## Required work
Extract each line of the records below that contains the word "header".

## Available data

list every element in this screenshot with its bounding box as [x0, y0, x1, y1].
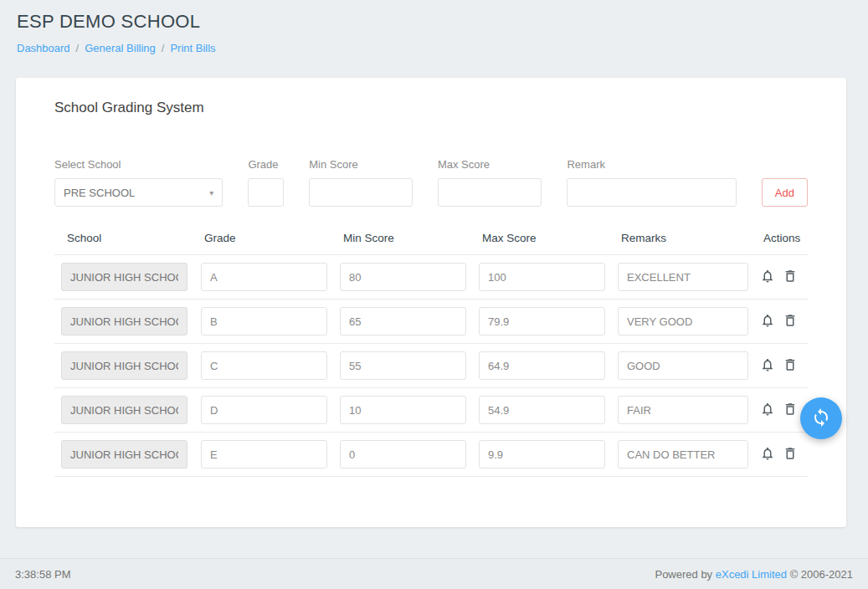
- table-body: [54, 254, 808, 477]
- page-title: ESP DEMO SCHOOL: [17, 11, 851, 33]
- breadcrumb: Dashboard / General Billing / Print Bill…: [17, 42, 851, 54]
- copyright-text: © 2006-2021: [787, 568, 853, 581]
- breadcrumb-general-billing[interactable]: General Billing: [85, 42, 156, 54]
- grading-table: School Grade Min Score Max Score Remarks…: [54, 232, 808, 477]
- delete-button[interactable]: [783, 402, 798, 419]
- powered-by-text: Powered by: [655, 568, 715, 581]
- row-max-score-input[interactable]: [479, 396, 605, 424]
- bell-icon: [760, 269, 775, 286]
- header-remarks: Remarks: [618, 232, 760, 244]
- row-remark-input[interactable]: [618, 396, 748, 424]
- school-select[interactable]: PRE SCHOOL ▾: [54, 178, 223, 207]
- header-school: School: [54, 232, 201, 244]
- header-grade: Grade: [201, 232, 340, 244]
- row-min-score-input[interactable]: [340, 263, 466, 291]
- trash-icon: [783, 269, 798, 286]
- row-max-score-input[interactable]: [479, 440, 605, 469]
- row-grade-input[interactable]: [201, 396, 327, 424]
- table-row: [54, 254, 808, 299]
- footer-powered: Powered by eXcedi Limited © 2006-2021: [655, 568, 853, 581]
- caret-down-icon: ▾: [209, 188, 213, 197]
- bell-icon: [760, 313, 775, 330]
- header-actions: Actions: [760, 232, 808, 244]
- table-row: [54, 343, 808, 387]
- header-min-score: Min Score: [340, 232, 479, 244]
- grade-input[interactable]: [248, 178, 284, 207]
- row-remark-input[interactable]: [618, 440, 748, 469]
- school-select-value: PRE SCHOOL: [64, 187, 135, 199]
- table-row: [54, 299, 808, 343]
- row-min-score-input[interactable]: [340, 307, 466, 335]
- bell-icon: [760, 446, 775, 464]
- remark-label: Remark: [567, 158, 736, 171]
- row-max-score-input[interactable]: [479, 307, 605, 335]
- grading-card: School Grading System Select School PRE …: [16, 78, 846, 527]
- table-row: [54, 432, 808, 476]
- row-remark-input[interactable]: [618, 351, 748, 380]
- grade-label: Grade: [248, 158, 284, 171]
- notify-button[interactable]: [760, 446, 775, 464]
- row-school-input: [61, 440, 187, 469]
- footer-time: 3:38:58 PM: [15, 568, 71, 581]
- row-school-input: [61, 307, 187, 335]
- header-max-score: Max Score: [479, 232, 618, 244]
- row-grade-input[interactable]: [201, 351, 327, 380]
- notify-button[interactable]: [760, 357, 775, 375]
- row-school-input: [61, 263, 187, 291]
- trash-icon: [783, 402, 798, 419]
- footer: 3:38:58 PM Powered by eXcedi Limited © 2…: [0, 558, 868, 589]
- max-score-input[interactable]: [438, 178, 542, 207]
- bell-icon: [760, 357, 775, 375]
- row-grade-input[interactable]: [201, 263, 327, 291]
- row-remark-input[interactable]: [618, 307, 748, 335]
- add-button[interactable]: Add: [762, 178, 808, 207]
- row-grade-input[interactable]: [201, 307, 327, 335]
- fab-sync-button[interactable]: [800, 397, 842, 439]
- breadcrumb-print-bills[interactable]: Print Bills: [170, 42, 215, 54]
- table-header: School Grade Min Score Max Score Remarks…: [54, 232, 808, 254]
- row-min-score-input[interactable]: [340, 351, 466, 380]
- breadcrumb-dashboard[interactable]: Dashboard: [17, 42, 70, 54]
- remark-input[interactable]: [567, 178, 736, 207]
- sync-icon: [811, 407, 831, 430]
- row-grade-input[interactable]: [201, 440, 327, 469]
- select-school-label: Select School: [54, 158, 223, 171]
- notify-button[interactable]: [760, 402, 775, 419]
- delete-button[interactable]: [783, 269, 798, 286]
- row-min-score-input[interactable]: [340, 396, 466, 424]
- row-school-input: [61, 351, 187, 380]
- delete-button[interactable]: [783, 357, 798, 375]
- notify-button[interactable]: [760, 269, 775, 286]
- row-school-input: [61, 396, 187, 424]
- trash-icon: [783, 446, 798, 464]
- row-remark-input[interactable]: [618, 263, 748, 291]
- trash-icon: [783, 357, 798, 375]
- card-title: School Grading System: [54, 100, 808, 116]
- delete-button[interactable]: [783, 446, 798, 464]
- notify-button[interactable]: [760, 313, 775, 330]
- min-score-label: Min Score: [309, 158, 413, 171]
- row-min-score-input[interactable]: [340, 440, 466, 469]
- row-max-score-input[interactable]: [479, 351, 605, 380]
- bell-icon: [760, 402, 775, 419]
- min-score-input[interactable]: [309, 178, 413, 207]
- page-header: ESP DEMO SCHOOL Dashboard / General Bill…: [0, 0, 868, 54]
- table-row: [54, 387, 808, 432]
- row-max-score-input[interactable]: [479, 263, 605, 291]
- grading-form: Select School PRE SCHOOL ▾ Grade Min Sco…: [54, 158, 808, 207]
- company-link[interactable]: eXcedi Limited: [716, 568, 787, 581]
- delete-button[interactable]: [783, 313, 798, 330]
- max-score-label: Max Score: [438, 158, 542, 171]
- breadcrumb-separator: /: [76, 42, 80, 54]
- trash-icon: [783, 313, 798, 330]
- breadcrumb-separator: /: [162, 42, 165, 54]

## Response for this exercise
- header-remarks: Remarks: [618, 232, 760, 244]
- header-school: School: [54, 232, 201, 244]
- header-grade: Grade: [201, 232, 340, 244]
- header-actions: Actions: [760, 232, 808, 244]
- header-min-score: Min Score: [340, 232, 479, 244]
- header-max-score: Max Score: [479, 232, 618, 244]
- table-header: School Grade Min Score Max Score Remarks…: [54, 232, 808, 254]
- page-header: ESP DEMO SCHOOL Dashboard / General Bill…: [0, 0, 868, 54]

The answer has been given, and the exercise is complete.